Please do educate me, and the OP, by leaving comments pro or against the _systematic_ (and I stress "systematic") need to include auto-incremented non-semantic primary keys in all tables. A promised I returned and added to my response to provide a list of reasons why it may be detrimental to [again, systematically] impose a auto-incremented PK.
My original response:
You bet! you can remove these!
Before you do anything to the database make sure you have a backup, in particular is the DB size is significant.
Use the ALTER TABLE statement to remove the id in the tables where you want to remove it. Specifically
ALTER TABLE myTable DROP COLUMN id
(you also need to remove the PK constraint before removing the id, if the table has such a constraint)
EDIT (Added later)
There are many cases where it just doesn't make sense to carry along an autoincremented ID key, regardless of the relative little extra storage requirement these keys add.
In all these cases, the underlying implication is that
either the data itself supplies a primary key,
or, the application manages the key generation
The key supplied "natively" in the data doesn't necessarily neeeds to be a single column key, it can be a composite key, although in these cases one may wish to study the situation more closely, particularly is the overal key is a bit long.
Here are some of the drawbacks of using an auto-incremeted primary key in lieu of a native or application-supplied key:
The effective data integrity may go unchecked
i.e. the server may allow record insertions of updates which create a duplicated [native] key (eventhough the artificial, autoincremented primary key hides this reality)
When relying on the auto-incremented PK for the support of joins between tables, when part of the [native] key values have to be updated...
...we either create the need of deleting the record in full and and re-insert it with the news values,
...or the risk of keeping outdated/incorrect links.
A common "follow-up" with auto-incremented keys is to create a clustered index on the table for this key.
This does make sense for tables without an native or application-supplied primary key, so so much for data sets that have such keys.
Effectively this prevents choosing a key for the clustered index which may be more beneficial for the most common query patterns.
Migrating tables with an auto-incremented key can made more difficult depending on the DBMS (need to declare the underlying column as plain integer, prior to copy, then need start again the autoincrement...)
For narrow tables, i.e. tables with a few columns only, the relative cost of the auto-incremented PK can be significant, and impact performance in a non negligible fashion.
When inserting new records along with associated records in related tables, the auto-incremented key needs to be obtained after the insertion of the main record, before the related records can be inserted; the logic is simpler when the column values supporting the link are known ahead of time.
To summarize, the idea that so long as the storage can carry the [relatively minimal] extra "weight" of the artificial primary key, we should include and use such a key, is not without drawbacks of its own.
A final consideration is that just like it is rather easy to remove such keys when we don't need them, they too can be easily added, post-facto, when/if it becomes apparent that they are useful in a particular situation. Neither form of refactoring (adding vs. removing the auto-incremented columns) is risk free, but neither is a major production either.
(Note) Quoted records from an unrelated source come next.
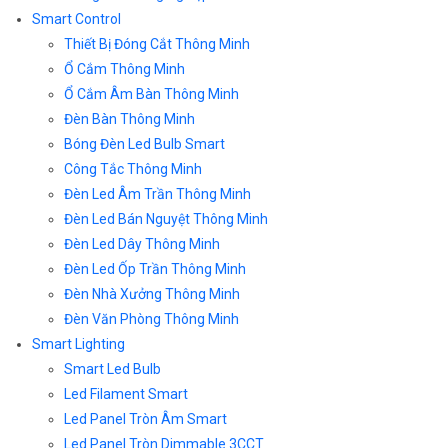
Smart Control
Thiết Bị Đóng Cắt Thông Minh
Ổ Cắm Thông Minh
Ổ Cắm Âm Bàn Thông Minh
Đèn Bàn Thông Minh
Bóng Đèn Led Bulb Smart
Công Tắc Thông Minh
Đèn Led Âm Trần Thông Minh
Đèn Led Bán Nguyệt Thông Minh
Đèn Led Dây Thông Minh
Đèn Led Ốp Trần Thông Minh
Đèn Nhà Xưởng Thông Minh
Đèn Văn Phòng Thông Minh
Smart Lighting
Smart Led Bulb
Led Filament Smart
Led Panel Tròn Âm Smart
Led Panel Tròn Dimmable 3CCT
Yes, if you can figure out another primary key.
There is obviously a flaw of your table design. For example, you had a table like
relation_id(PK), parent_id, child_id .
It is known that the combination of parent_id and child_id is unique, then you can assign the primary key to be parent_id + child_id, and then drop the column relation_id.
There should may endlessly other possible cases, but just bear in mind that primary key is helping you to locate data quickly, as well as helping you have your design making sense.